== Records for processing ==
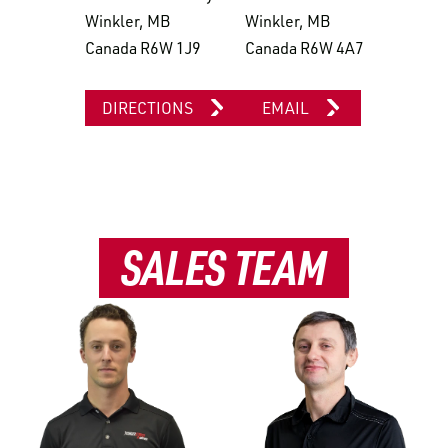
Winkler, MB
Winkler, MB
Canada R6W 1J9
Canada R6W 4A7
DIRECTIONS
EMAIL
SALES TEAM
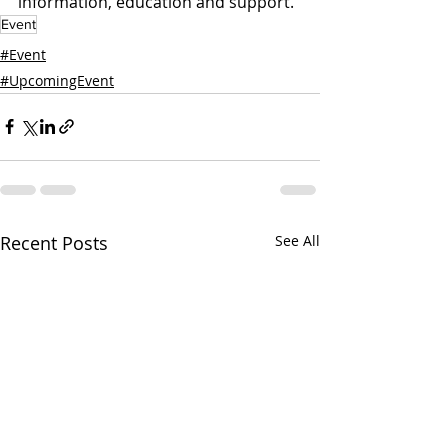
information, education and support.
Event
#Event
#UpcomingEvent
Recent Posts
See All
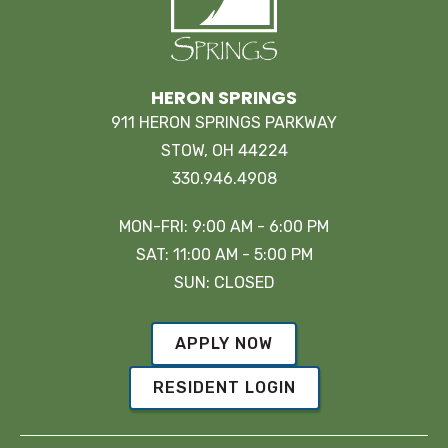
HERON SPRINGS
911 HERON SPRINGS PARKWAY
STOW, OH 44224
330.946.4908
MON-FRI: 9:00 AM - 6:00 PM
SAT: 11:00 AM - 5:00 PM
SUN: CLOSED
APPLY NOW
RESIDENT LOGIN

== Directions for this task ==
Copy out the data above exactly, except the pictures.

== Answer area ==
Winkler, MB
Winkler, MB
Canada R6W 1J9
Canada R6W 4A7
DIRECTIONS
EMAIL
SALES TEAM
information, education and support.
Event
#Event
#UpcomingEvent
Recent Posts
See All
HERON SPRINGS
911 HERON SPRINGS PARKWAY
STOW, OH 44224
330.946.4908
MON-FRI: 9:00 AM - 6:00 PM
SAT: 11:00 AM - 5:00 PM
SUN: CLOSED
APPLY NOW
RESIDENT LOGIN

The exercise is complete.